| What this task involves |
The records that follow are to be transcribed in full, without their images.

[[ Exercise data, beginning ]]

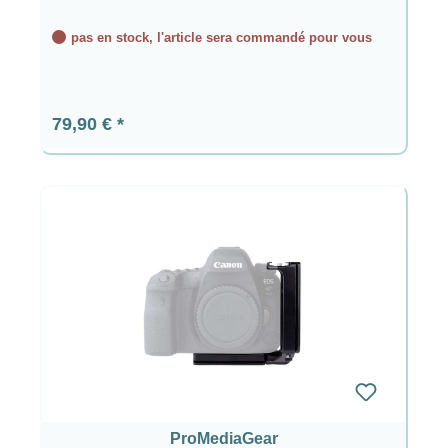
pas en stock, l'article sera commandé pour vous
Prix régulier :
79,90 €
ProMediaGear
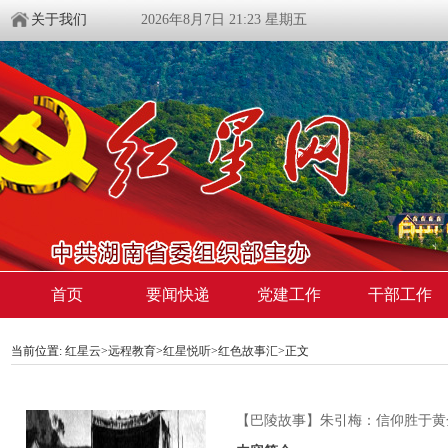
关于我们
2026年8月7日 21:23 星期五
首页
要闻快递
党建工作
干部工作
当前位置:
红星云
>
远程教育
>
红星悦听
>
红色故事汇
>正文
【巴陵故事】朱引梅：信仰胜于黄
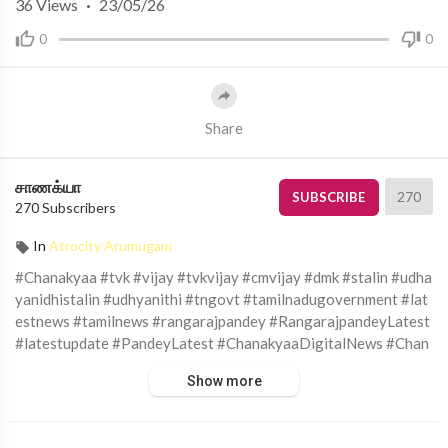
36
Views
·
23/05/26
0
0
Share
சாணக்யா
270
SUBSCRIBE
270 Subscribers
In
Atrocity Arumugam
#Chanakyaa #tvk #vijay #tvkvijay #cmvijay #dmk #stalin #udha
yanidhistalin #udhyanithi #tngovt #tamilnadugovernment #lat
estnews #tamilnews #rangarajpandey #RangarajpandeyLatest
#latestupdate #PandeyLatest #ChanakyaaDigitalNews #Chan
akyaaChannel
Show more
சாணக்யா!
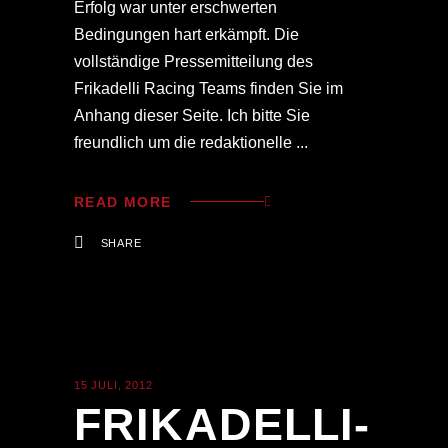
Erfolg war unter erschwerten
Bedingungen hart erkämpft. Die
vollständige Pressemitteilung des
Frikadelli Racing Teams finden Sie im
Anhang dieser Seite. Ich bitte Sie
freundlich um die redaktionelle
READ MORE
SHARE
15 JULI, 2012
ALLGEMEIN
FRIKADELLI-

[[ Exercise data, end ]]

| Task answer |
pas en stock, l'article sera commandé pour vous
Prix régulier :
79,90 €
ProMediaGear
关于我们
2026年8月7日 21:23 星期五
首页
要闻快递
党建工作
干部工作
当前位置:
红星云
>
远程教育
>
红星悦听
>
红色故事汇
>正文
【巴陵故事】朱引梅：信仰胜于黄
36
Views
·
23/05/26
0
0
Share
சாணக்யா
270
SUBSCRIBE
270 Subscribers
In
Atrocity Arumugam
#Chanakyaa #tvk #vijay #tvkvijay #cmvijay #dmk #stalin #udha
yanidhistalin #udhyanithi #tngovt #tamilnadugovernment #lat
estnews #tamilnews #rangarajpandey #RangarajpandeyLatest
#latestupdate #PandeyLatest #ChanakyaaDigitalNews #Chan
akyaaChannel
Show more
சாணக்யா!
Erfolg war unter erschwerten
Bedingungen hart erkämpft. Die
vollständige Pressemitteilung des
Frikadelli Racing Teams finden Sie im
Anhang dieser Seite. Ich bitte Sie
freundlich um die redaktionelle
READ MORE
SHARE
15 JULI, 2012
ALLGEMEIN
FRIKADELLI-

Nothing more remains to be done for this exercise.